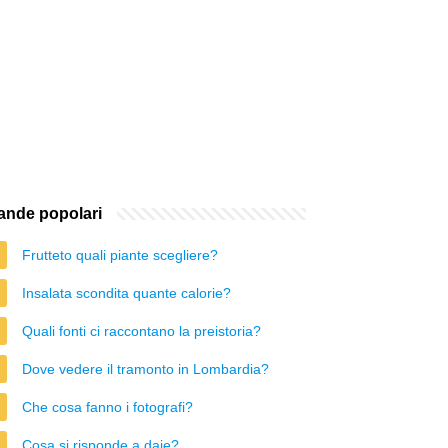
nde popolari
Frutteto quali piante scegliere?
Insalata scondita quante calorie?
Quali fonti ci raccontano la preistoria?
Dove vedere il tramonto in Lombardia?
Che cosa fanno i fotografi?
Cosa si risponde a daje?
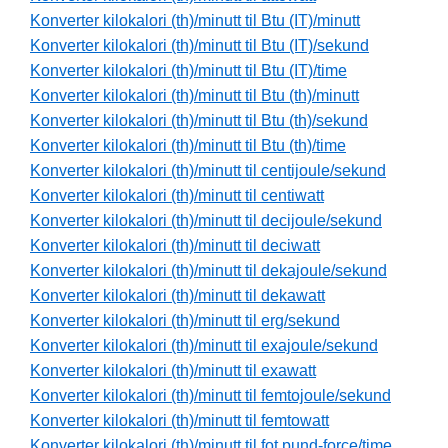
Konverter kilokalori (th)/minutt til Btu (IT)/minutt
Konverter kilokalori (th)/minutt til Btu (IT)/sekund
Konverter kilokalori (th)/minutt til Btu (IT)/time
Konverter kilokalori (th)/minutt til Btu (th)/minutt
Konverter kilokalori (th)/minutt til Btu (th)/sekund
Konverter kilokalori (th)/minutt til Btu (th)/time
Konverter kilokalori (th)/minutt til centijoule/sekund
Konverter kilokalori (th)/minutt til centiwatt
Konverter kilokalori (th)/minutt til decijoule/sekund
Konverter kilokalori (th)/minutt til deciwatt
Konverter kilokalori (th)/minutt til dekajoule/sekund
Konverter kilokalori (th)/minutt til dekawatt
Konverter kilokalori (th)/minutt til erg/sekund
Konverter kilokalori (th)/minutt til exajoule/sekund
Konverter kilokalori (th)/minutt til exawatt
Konverter kilokalori (th)/minutt til femtojoule/sekund
Konverter kilokalori (th)/minutt til femtowatt
Konverter kilokalori (th)/minutt til fot pund-force/time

===============

* _About this task_:
With the pictures left aside, write out all of the records above exactly.

* _Exercise response_:
nde popolari
Frutteto quali piante scegliere?
Insalata scondita quante calorie?
Quali fonti ci raccontano la preistoria?
Dove vedere il tramonto in Lombardia?
Che cosa fanno i fotografi?
Cosa si risponde a daje?
Konverter kilokalori (th)/minutt til Btu (IT)/minutt
Konverter kilokalori (th)/minutt til Btu (IT)/sekund
Konverter kilokalori (th)/minutt til Btu (IT)/time
Konverter kilokalori (th)/minutt til Btu (th)/minutt
Konverter kilokalori (th)/minutt til Btu (th)/sekund
Konverter kilokalori (th)/minutt til Btu (th)/time
Konverter kilokalori (th)/minutt til centijoule/sekund
Konverter kilokalori (th)/minutt til centiwatt
Konverter kilokalori (th)/minutt til decijoule/sekund
Konverter kilokalori (th)/minutt til deciwatt
Konverter kilokalori (th)/minutt til dekajoule/sekund
Konverter kilokalori (th)/minutt til dekawatt
Konverter kilokalori (th)/minutt til erg/sekund
Konverter kilokalori (th)/minutt til exajoule/sekund
Konverter kilokalori (th)/minutt til exawatt
Konverter kilokalori (th)/minutt til femtojoule/sekund
Konverter kilokalori (th)/minutt til femtowatt
Konverter kilokalori (th)/minutt til fot pund-force/time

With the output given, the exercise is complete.